■ WHAT YOU SHOULD DO
Find the line with "and Betty Pate" and the line with "peacefulness. Seeing the" in the entries below; output exactly those two lines, every line between them, and no others.

[Items from a data source]
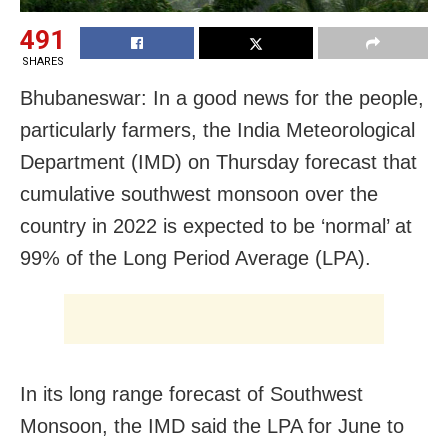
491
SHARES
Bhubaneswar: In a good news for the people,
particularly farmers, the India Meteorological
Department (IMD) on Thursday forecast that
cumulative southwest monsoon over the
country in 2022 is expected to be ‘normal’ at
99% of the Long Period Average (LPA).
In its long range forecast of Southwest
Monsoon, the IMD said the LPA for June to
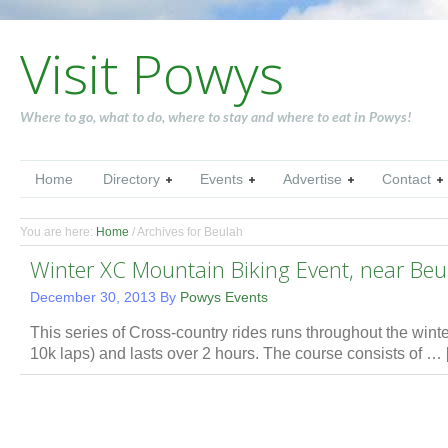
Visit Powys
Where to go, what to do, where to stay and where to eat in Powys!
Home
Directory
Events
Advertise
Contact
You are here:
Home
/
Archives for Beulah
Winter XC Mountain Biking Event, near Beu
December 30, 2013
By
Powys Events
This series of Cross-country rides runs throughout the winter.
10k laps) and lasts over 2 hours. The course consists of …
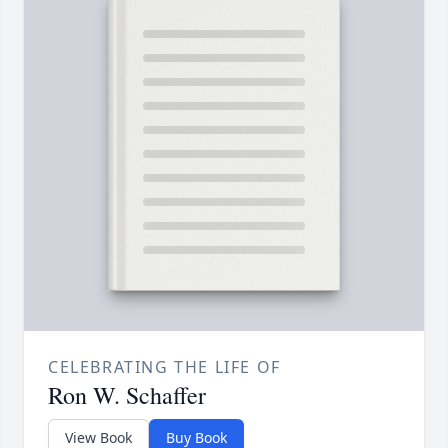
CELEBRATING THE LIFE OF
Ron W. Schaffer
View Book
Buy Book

---

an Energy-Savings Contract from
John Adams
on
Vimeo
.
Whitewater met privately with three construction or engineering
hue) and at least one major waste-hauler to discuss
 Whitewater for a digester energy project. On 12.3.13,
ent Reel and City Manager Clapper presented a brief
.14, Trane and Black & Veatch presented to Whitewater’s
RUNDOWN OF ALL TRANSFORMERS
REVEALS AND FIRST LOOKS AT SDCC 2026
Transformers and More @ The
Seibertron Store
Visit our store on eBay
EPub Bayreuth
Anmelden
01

--

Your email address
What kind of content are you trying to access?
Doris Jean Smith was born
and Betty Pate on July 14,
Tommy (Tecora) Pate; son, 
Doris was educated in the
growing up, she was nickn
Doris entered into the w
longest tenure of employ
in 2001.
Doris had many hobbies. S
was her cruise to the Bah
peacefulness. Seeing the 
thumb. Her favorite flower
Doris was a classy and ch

■ WRITTEN REPLY
and Betty Pate on July 14,
Tommy (Tecora) Pate; son, 
Doris was educated in the
growing up, she was nickn
Doris entered into the w
longest tenure of employ
in 2001.
Doris had many hobbies. S
was her cruise to the Bah
peacefulness. Seeing the 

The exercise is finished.